I have been a Perfectionist for over 29 years. As a child, I made my bed every day starting at age 3. My pink bedroom was meticulously organized right down to Barbie’s fancy shoe collection, and my laundry was always neat and put away. My childhood room mirrored my perfectionism; the powerful yet harrowing trait that clung to me in adolescence and still endures today as an adult, a wife, and a mother. My perfectionism is only a slice of who I am, but it can be all-consuming at times.
As the years have passed, perfectionism has taught me a few hard-hitting lessons. In college, for example, my Spanish professor told me that extreme perfectionism can do two things to a person: it can either propel them forward into success, or it can paralyze them. She placed me in the latter category along with a big fat “C” on my transcript.
You see, the thing about perfectionism is that it’s multifaceted; it doesn’t manifest itself the same in every person. In my case, living as a perfectionist hardly means that anything in my life is “perfect.” On the contrary, I’m guilty of putting off tasks altogether (procrastination) in fear of inadequacy. The “C” that I received in college Spanish did not reflect a lack of understanding; it reflected a handful of missing assignments that were quite exceptional in content (toot! toot!), but not fully completed.

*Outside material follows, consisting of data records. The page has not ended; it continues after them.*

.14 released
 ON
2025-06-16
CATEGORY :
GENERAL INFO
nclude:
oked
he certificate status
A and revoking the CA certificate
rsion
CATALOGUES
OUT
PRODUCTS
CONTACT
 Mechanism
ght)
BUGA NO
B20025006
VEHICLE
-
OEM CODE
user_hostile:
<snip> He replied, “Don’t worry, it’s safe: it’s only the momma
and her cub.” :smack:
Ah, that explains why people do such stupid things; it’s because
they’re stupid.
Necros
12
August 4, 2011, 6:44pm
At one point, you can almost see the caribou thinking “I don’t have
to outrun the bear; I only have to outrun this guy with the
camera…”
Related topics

Today as a new mom, my perfectionist tendencies can work as a force of opposition if not properly managed. By nature of the job, Motherhood is messy and dirty and sticky. And for someone who likes Life to be clean and neat and un-sticky, well, it was time to learn some new thinking and management skills. It was time to “let it go.”

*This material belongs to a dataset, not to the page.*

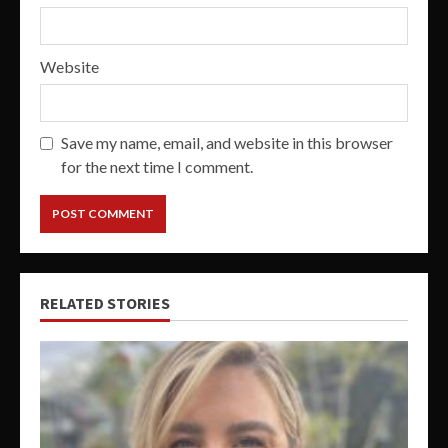
Website
Save my name, email, and website in this browser
for the next time I comment.
RELATED STORIES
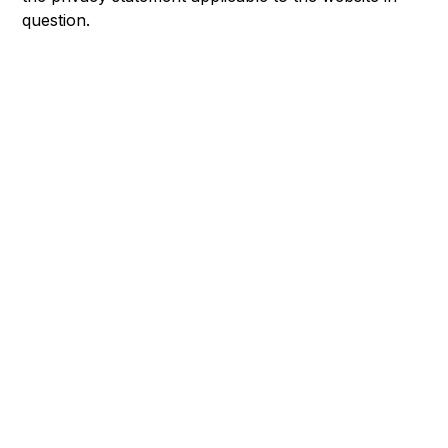
question.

Last July, I gave birth to a beautiful and healthy baby boy after a demanding struggle with infertility. It was also at that time that Life slapped me upside the head as if to say, “There is no time for this obsessive behavior now.” And Life was right. Life with a newborn dragged swiftly and there was no time to pick individual dust bunnies off the floor anymore. I would have to learn to relinquish some control. If not, it seemed, my circumstances would do it for me.
Upon reflection, learning to “let it go” started with conquering some dirty laundry (the literal kind that my son produces. The skeletons are tucked away with the Halloween décor…).

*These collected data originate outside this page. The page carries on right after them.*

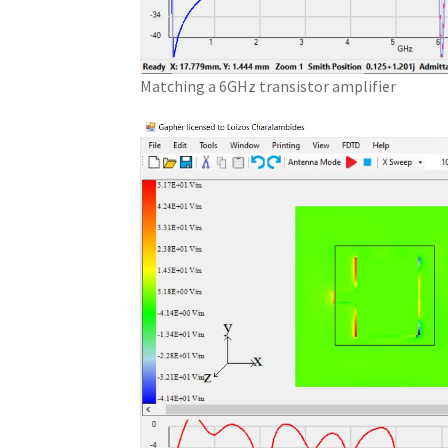
Matching a 6GHz transistor amplifier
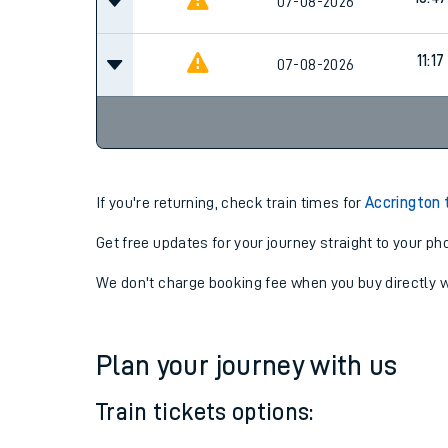
10:17
07-08-2026
10:47
07-08-2026
11:17
07-08-2026
If you're returning, check train times for
Accrington 
Get free updates for your journey straight to your ph
We don't charge booking fee when you buy directly w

One evening, after an extra-long day of momming, I was sorting my son’s laundry in the basement. As I sat on the hard floor, hunched over from exhaustion, I yawned and rubbed my eyes. I removed each piece of clothing from the basket in a painstaking manner and began to organize by color. Blue, white, green, red, grey… when absently, I stopped. It was late, I was tired, and laundry was the last thing that I wanted to be doing that night. I looked at my neat piles of dirty laundry and swiftly balled them all together. White socks with a red shirt, “wash-on-cold” with “wash-on-hot.” I threw the giant mega-pile into the voracious mouth of the washing machine, dumped in a cupful of detergent, and slammed the lid. I stepped back and watched as the machine roared to life.
Up until that moment, I don’t recall a time when I’ve ever mixed laundry before. Ever. It goes against my very nature. What propelled my actions exactly, I’m not sure. But I think it involved a need for surrender. As I stood watching the slosh of the suds and listening to the gurgle of the drain, a sense of peace washed over me like the clean water in the machine. It was an “ahhh” moment; the tiniest act of letting go.
As a new mom, friends and family are always telling me to “take a load of” …and so I did. In the most literal of senses, I took a load off. And you know what? The clothes were just fine. Even more so? So was I.